The London Stock Exchange and its junior markets have more internationally listed companies than any other stock exchange, with around 14 percent of trading on the exchange involving companies based outside the UK, compared to 11 percent on the NYSE or less than 1 percent on the Hong Kong market, according to the World Federation of Exchanges statistics.

With the junior Alternative Investment Market, the criteria for listing is easier to meet than for the main market.

That has led to some controversy around the market's role.
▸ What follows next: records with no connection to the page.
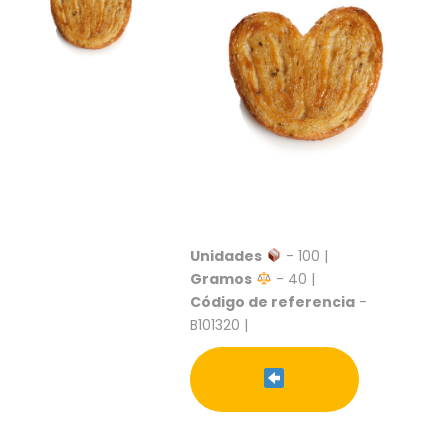
S
C
A
T
Á
L
O
G
O
G
E
N
Unidades
- 100 |
E
Gramos
- 40 |
R
Código de referencia
-
A
L
B101320 |
P
R
O
M
O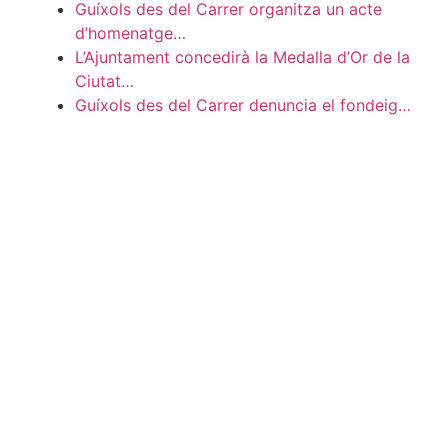
Guíxols des del Carrer organitza un acte
d’homenatge…
L’Ajuntament concedirà la Medalla d’Or de la
Ciutat…
Guíxols des del Carrer denuncia el fondeig…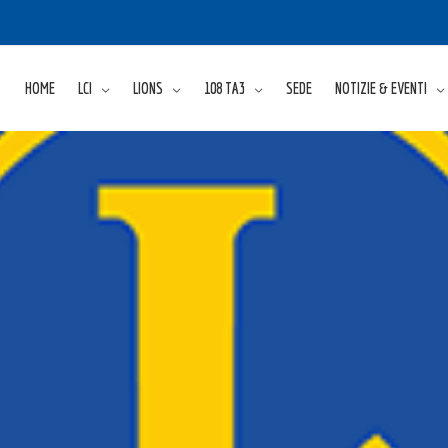
HOME
LCI
LIONS
108 TA3
SEDE
NOTIZIE & EVENTI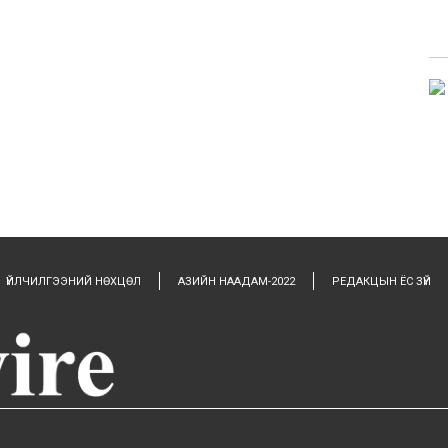
ҮЙЛЧИЛГЭЭНИЙ НӨХЦӨЛ
АЗИЙН НААДАМ-2022
РЕДАКЦЫН ЁС ЗҮЙ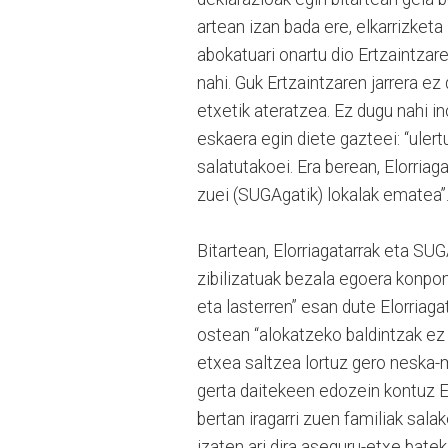
artean izan bada ere, elkarrizketa 
abokatuari onartu dio Ertzaintzare
nahi. Guk Ertzaintzaren jarrera e
etxetik ateratzea. Ez dugu nahi i
eskaera egin diete gazteei: “uler
salatutakoei. Era berean, Elorria
zuei (SUGAgatik) lokalak ematea”
Bitartean, Elorriagatarrak eta SUG
zibilizatuak bezala egoera konpon
eta lasterren” esan dute Elorriaga
ostean “alokatzeko baldintzak ez
etxea saltzea lortuz gero neska-m
gerta daitekeen edozein kontuz El
bertan iragarri zuen familiak sal
izaten ari dira aseguru-etxe bate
In March, a report by think-tank The New Economic Foundation claimed that the market had “driven down standards of transparency, governance and investor protection."

"The UK has always had an appropriate balance between rules and regulations and principles, and that hasn't really been impacted by the financial crisis yet," said Pierce.

The UK government has so far refrained from using the crisis in the euro zone as a bargaining chip to repatriate some of the powers it has ceded to the European Union, despite pressure from within the Conservative Party.

"If there is going to be a treaty that allows the euro zone to be more fiscally integrated, the UK can't say we are going to demand the repatriation of powers in return for agreeing to that—that would look like playing politics," said Souta. "The Prime Minister is walking a very fine line between being pragmatic and not being seen by the more eurosceptic politicians as selling out to Europe. That's an extremely difficult place to be."

A recent pamphlet by right-wing political commentator Peter Oborne and Frances Weaver, called Guilty Men, rails against those who favored closer integration with Europe.

"The schadenfreude that's being dispensed (about the euro) is increasingly irresponsible. People are almost blinded by the perception that this has proved that they are right," said Souta. "The euro has not been a failure. Its value has been rising compared to the dollar and sterling.

He pointed out that if the euro had not existed, all the different countries in the euro zone could have been trying to devalue their currencies, with potentially disastrous results.

"We are confirmed by geography to be a European country. We have got to accept that and make sure that liberal voices in the EU are heard," he said.

Some business voices believe that, rather than distancing itself, the UK should engage with the European decision-making process more closely.

"The UK has a reputation for engaging late and negatively in decisions, from the political viewpoint. We need to be more positive and to change this position of disengagement," said Cummings. "Sometimes EU regulations seem more concerned with keeping Europe competitive within its own borders rather than globally."

"The UK's position should be one of building better alliances, and that goes for industry as much as governments," he added.